Degraded Disk Handling (DDH)
While this blog series focuses on availability, performance is certainly worth mentioning. In many cases, a poorly performing application or platform can be the equivalent of offline. For example, excessive latency (network, disk, etc.) can cause a database query to take much longer than normal. If an end-user expects query results in 30 seconds and suddenly it takes 10 minutes, it is likely the end-user will stop using the application and report the issue to IT - same result as the database being offline altogether.
A cache or capacity device that is constantly producing errors and/or high latencies can have a similar negative effect on a Virtual SAN (VSAN) cluster. This can impact multiple workloads in the cluster. Prior to VSAN 6.1, a badly behaving disk caused issues in a hand-full of cases, which led to another VSAN availability feature. It is commonly called Dying Disk Handling, Degraded Disk Handling, or simply "DDH".
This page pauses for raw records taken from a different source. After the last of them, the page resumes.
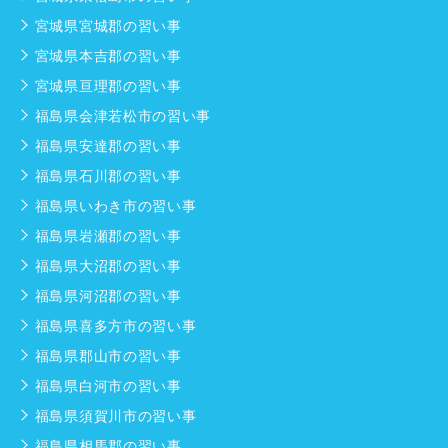
宮城県宮城郡の習い事
宮城県本吉郡の習い事
宮城県亘理郡の習い事
福島県会津若松市の習い事
福島県安達郡の習い事
福島県石川郡の習い事
福島県いわき市の習い事
福島県岩瀬郡の習い事
福島県大沼郡の習い事
福島県河沼郡の習い事
福島県喜多方市の習い事
福島県郡山市の習い事
福島県白河市の習い事
福島県須賀川市の習い事
福島県相馬郡の習い事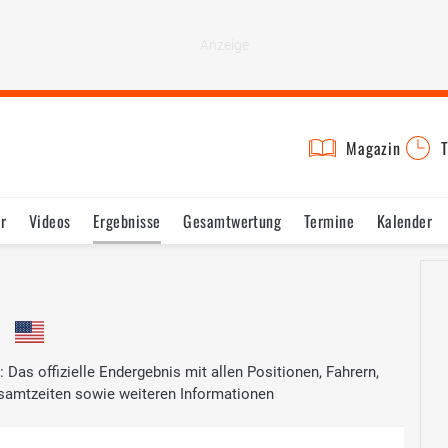
Magazin
T
r
Videos
Ergebnisse
Gesamtwertung
Termine
Kalender
Das offizielle Endergebnis mit allen Positionen, Fahrern,
samtzeiten sowie weiteren Informationen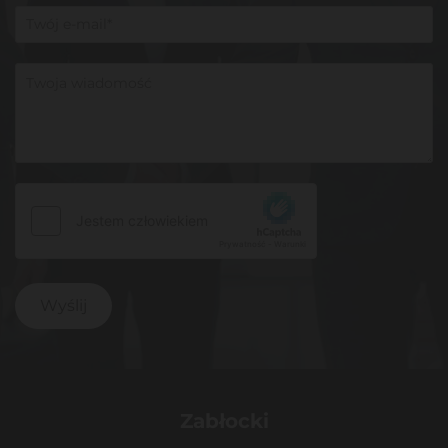
Zabłocki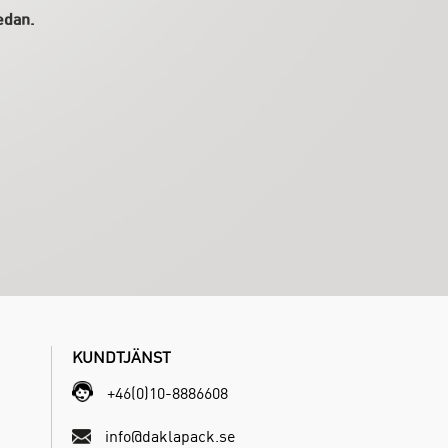
edan.
KUNDTJÄNST
+46(0)10-8886608
info@daklapack.se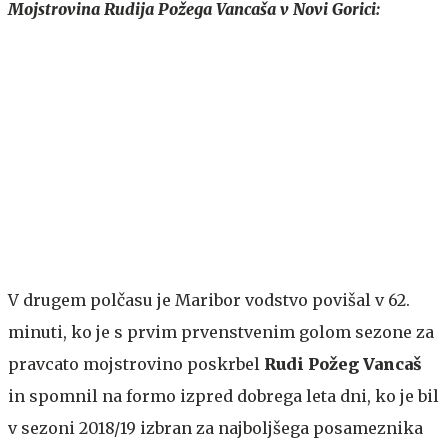
Mojstrovina Rudija Požega Vancaša v Novi Gorici:
V drugem polčasu je Maribor vodstvo povišal v 62.
minuti, ko je s prvim prvenstvenim golom sezone za
pravcato mojstrovino poskrbel
Rudi Požeg Vancaš
in spomnil na formo izpred dobrega leta dni, ko je bil
v sezoni 2018/19 izbran za najboljšega posameznika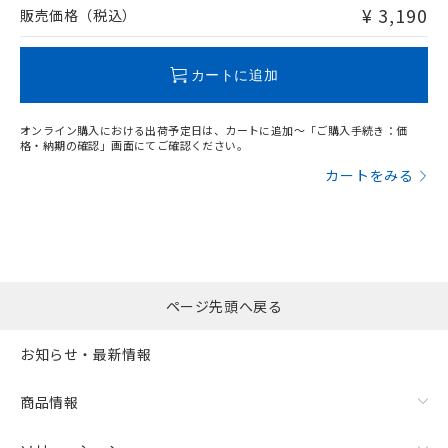
問い合わせください。
¥ 3,190
販売価格（税込）
この製品のRoHS/REACH対応状況ページへ
カートに追加
オンライン購入における出荷予定日は、カートに追加～「ご購入手続き：価
格・納期の確認」画面にてご確認ください。
カートをみる
ページ先頭へ戻る
お知らせ・最新情報
商品情報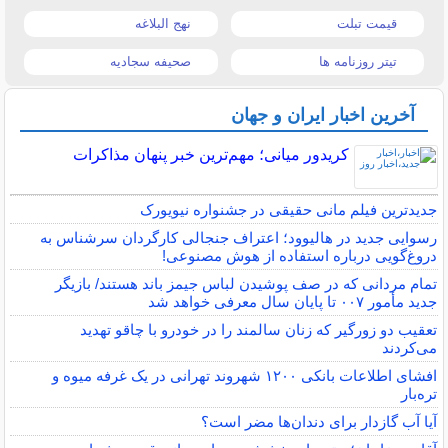
قیمت تبلت
نهج البلاغه
تیتر روزنامه ها
صحیفه سجادیه
آخرین اخبار ایران و جهان
کریدور میانی؛ مهم‌ترین خبر پنهان مذاکرات
جدیدترین فیلم مانی حقیقی در جشنواره نیویورک
رسوایی جدید در هالیوود؛ اعتراف جنجالی کارگردان سرشناس به
دروغ‌گویی درباره استفاده از هوش مصنوعی!
تمام مردانی که در صف پوشیدن لباس جیمز باند هستند/ بازیگر
جدید مأمور ۰۰۷ تا پایان سال معرفی خواهد شد
تعقیب دو زورگیر که زنان سالمند را در خودرو با چاقو تهدید
می‌کردند
افشای اطلاعات بانکی ۱۲۰۰ شهروند تهرانی در یک غرفه میوه و
تره‌بار
آیا آب گازدار برای دندان‌ها مضر است؟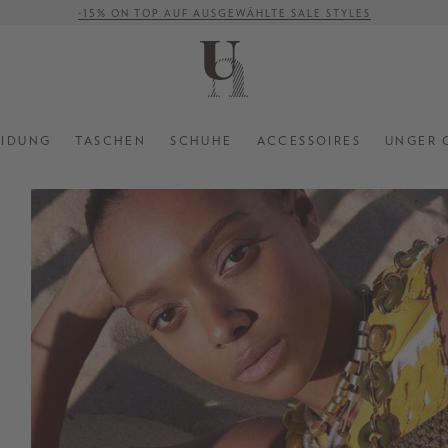
-15% ON TOP AUF AUSGEWÄHLTE SALE STYLES
VERSANDKOSTENFREI AB 500 €
EIDUNG
TASCHEN
SCHUHE
ACCESSOIRES
UNGER 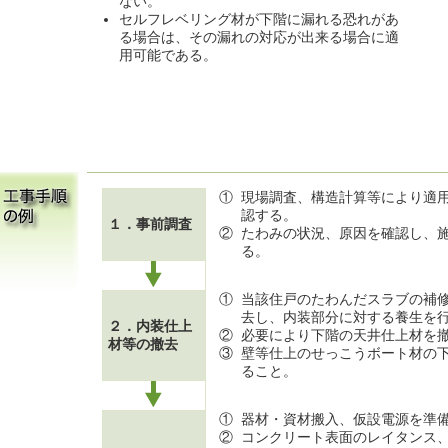
ない。
セルフレベリング材が下階に漏れる恐れがあ
る場合は、その漏れの対応が出来る場合に適
用可能である。
①
現場調査、構造計算等により適
認する。
１．事前調査
②
たわみの状況、原因を確認し、
る。
①
当該住戸のたわんだスラブの補
去し、内装部分に対する養生を
２．内装仕上
②
必要により下階の天井仕上材を
材等の撤去
③
壁等仕上のせっこうボート材の
ること。
①
器材・資材搬入、仮設電源を準
②
コンクリート表面のレイタンス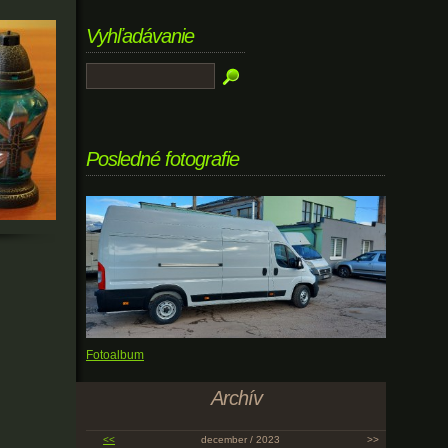
Vyhľadávanie
Posledné fotografie
Fotoalbum
Archív
<<
december / 2023
>>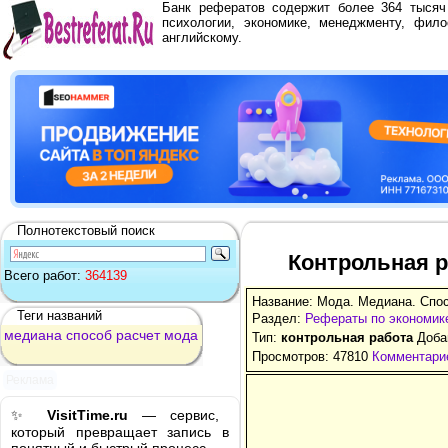
Банк рефератов содержит более 364 тыся
психологии, экономике, менеджменту, фило
английскому.
Полнотекстовый поиск
Контрольная р
Всего работ:
364139
Название: Мода. Медиана. Спо
Теги названий
Раздел:
Рефераты по экономик
медиана
способ
расчет
мода
Тип:
контрольная работа
Добав
Просмотров: 47810
Комментарие
Реклама
✨
VisitTime.ru
— сервис,
который превращает запись в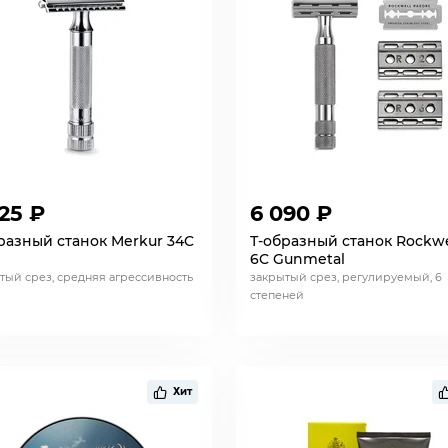
25 ₽
6 090 ₽
разный станок Merkur 34C
Т-образный станок Rockwe
6C Gunmetal
тый срез, средняя агрессивность
закрытый срез, регулируемый, 6
степеней
Хит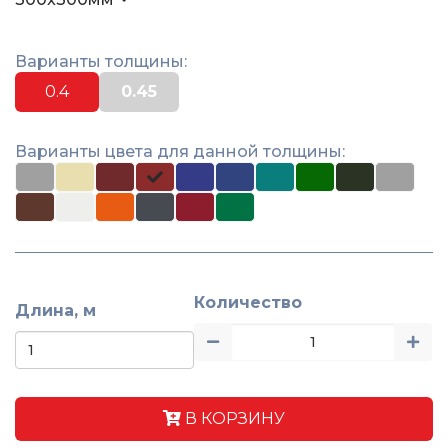
Варианты толщины:
0.4
0.45
Варианты цвета для данной толщины:
Количество
Длина, м
В КОРЗИНУ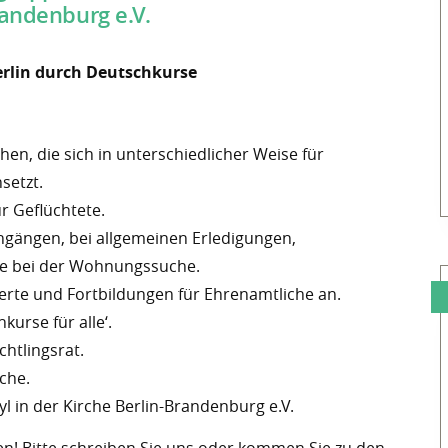
randenburg e.V.
erlin durch Deutschkurse
en, die sich in unterschiedlicher Weise für
setzt.
r Geflüchtete.
engängen, bei allgemeinen Erledigungen,
ie bei der Wohnungssuche.
ierte und Fortbildungen für Ehrenamtliche an.
kurse für alle‘.
htlingsrat.
che.
yl in der Kirche Berlin-Brandenburg e.V.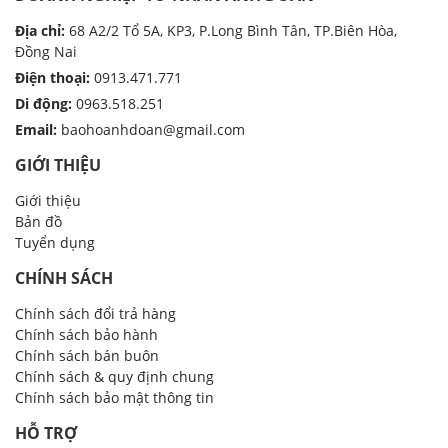
Địa chỉ:
68 A2/2 Tổ 5A, KP3, P.Long Bình Tân, TP.Biên Hòa,
Đồng Nai
Điện thoại:
0913.471.771
Di động:
0963.518.251
Email:
baohoanhdoan@gmail.com
GIỚI THIỆU
Giới thiệu
Bản đồ
Tuyển dụng
CHÍNH SÁCH
Chính sách đổi trả hàng
Chính sách bảo hành
Chính sách bán buôn
Chính sách & quy định chung
Chính sách bảo mật thông tin
HỖ TRỢ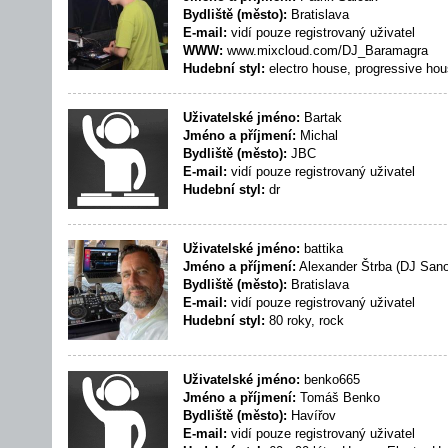
Bydliště (město):
Bratislava
E-mail:
vidí pouze registrovaný uživatel
WWW:
www.mixcloud.com/DJ_Baramagra
Hudební styl:
electro house, progressive hou
Uživatelské jméno:
Bartak
Jméno a příjmení:
Michal
Bydliště (město):
JBC
E-mail:
vidí pouze registrovaný uživatel
Hudební styl:
dr
Uživatelské jméno:
battika
Jméno a příjmení:
Alexander Štrba (DJ Sano
Bydliště (město):
Bratislava
E-mail:
vidí pouze registrovaný uživatel
Hudební styl:
80 roky, rock
Uživatelské jméno:
benko665
Jméno a příjmení:
Tomáš Benko
Bydliště (město):
Havířov
E-mail:
vidí pouze registrovaný uživatel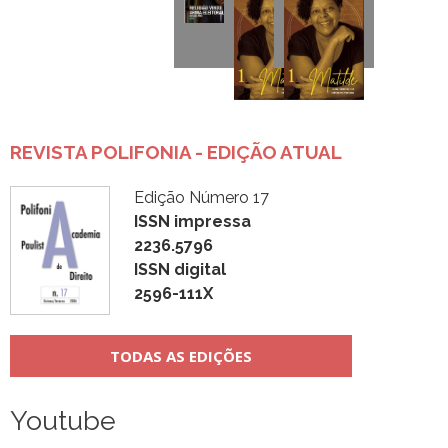
REVISTA POLIFONIA - EDIÇÃO ATUAL
Edição Número 17
ISSN impressa
2236.5796
ISSN digital
2596-111X
TODAS AS EDIÇÕES
Youtube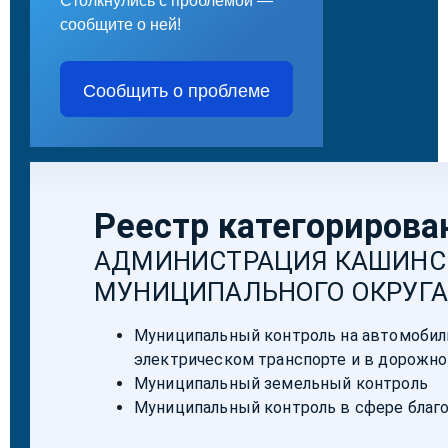
Столкнулись с проблемой —
сообщите о ней!
Сообщить о проблеме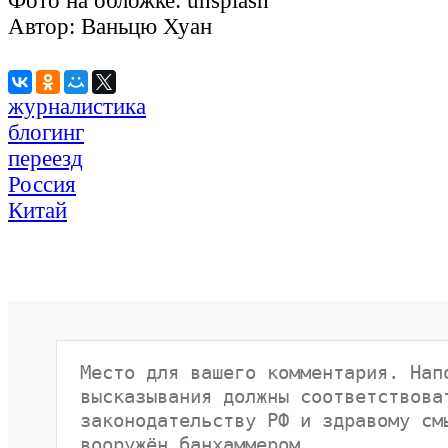
Фото на обложке: unsplash
Автор: Ваньцю Хуан
журналистика
блогинг
переезд
Россия
Китай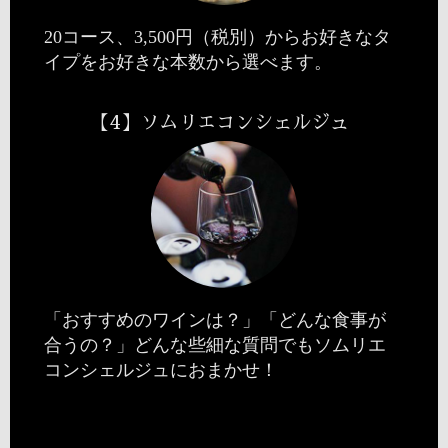
20コース、3,500円（税別）からお好きなタ
イプをお好きな本数から選べます。
【4】ソムリエコンシェルジュ
「おすすめのワインは？」「どんな食事が
合うの？」どんな些細な質問でもソムリエ
コンシェルジュにおまかせ！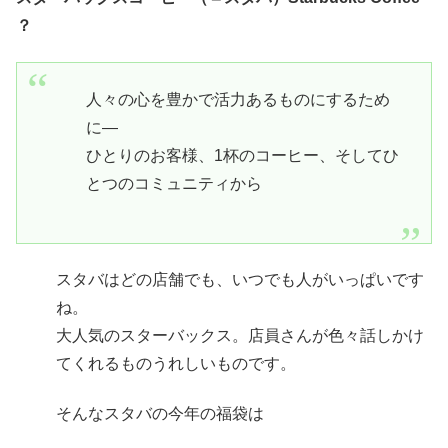
？
人々の心を豊かで活力あるものにするため
に—
ひとりのお客様、1杯のコーヒー、そしてひ
とつのコミュニティから
スタバはどの店舗でも、いつでも人がいっぱいです
ね。
大人気のスターバックス。店員さんが色々話しかけ
てくれるものうれしいものです。
そんなスタバの今年の福袋は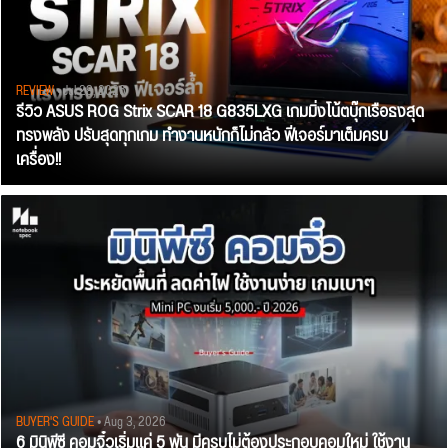
REVIEW
• Jul 28, 2026
รีวิว ASUS ROG Strix SCAR 18 G835LXG เกมมิ่งโน้ตบุ๊กเรือธงสุด
ทรงพลัง ปรับสุดทุกเกม ทำงานหนักก็ไม่กลัว ฟีเจอร์มาเต็มครบ
เครื่อง!!
BUYER'S GUIDE
• Aug 3, 2026
6 มินิพีซี คอมจิ๋วเริ่มแค่ 5 พัน มีครบไม่ต้องประกอบคอมใหม่ ใช้งาน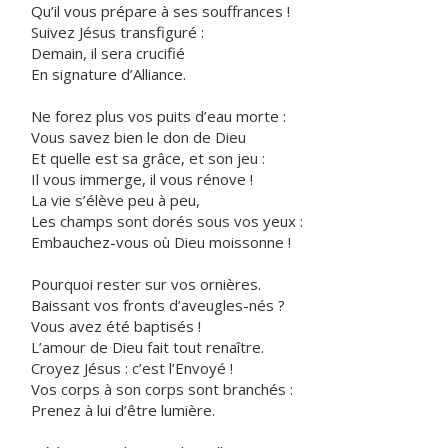
Qu’il vous prépare à ses souffrances !
Suivez Jésus transfiguré :
Demain, il sera crucifié
En signature d’Alliance.
Ne forez plus vos puits d’eau morte :
Vous savez bien le don de Dieu
Et quelle est sa grâce, et son jeu :
Il vous immerge, il vous rénove !
La vie s’élève peu à peu,
Les champs sont dorés sous vos yeux :
Embauchez-vous où Dieu moissonne !
Pourquoi rester sur vos ornières.
Baissant vos fronts d’aveugles-nés ?
Vous avez été baptisés !
L’amour de Dieu fait tout renaître.
Croyez Jésus : c’est l’Envoyé !
Vos corps à son corps sont branchés :
Prenez à lui d’être lumière.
Virtual SAN (VSAN) 6.1 and newer versions monitor cache and capacity devices for issues such as excessive latency and errors. These symptoms can be indicative of an imminent drive failure. Monitoring these conditions enables VSAN to be proactive in correcting conditions such as excessive latencies, which negatively affects performance and availability. Depending on the version of VSAN you are running, you might see varying responses to disks that are behaving badly.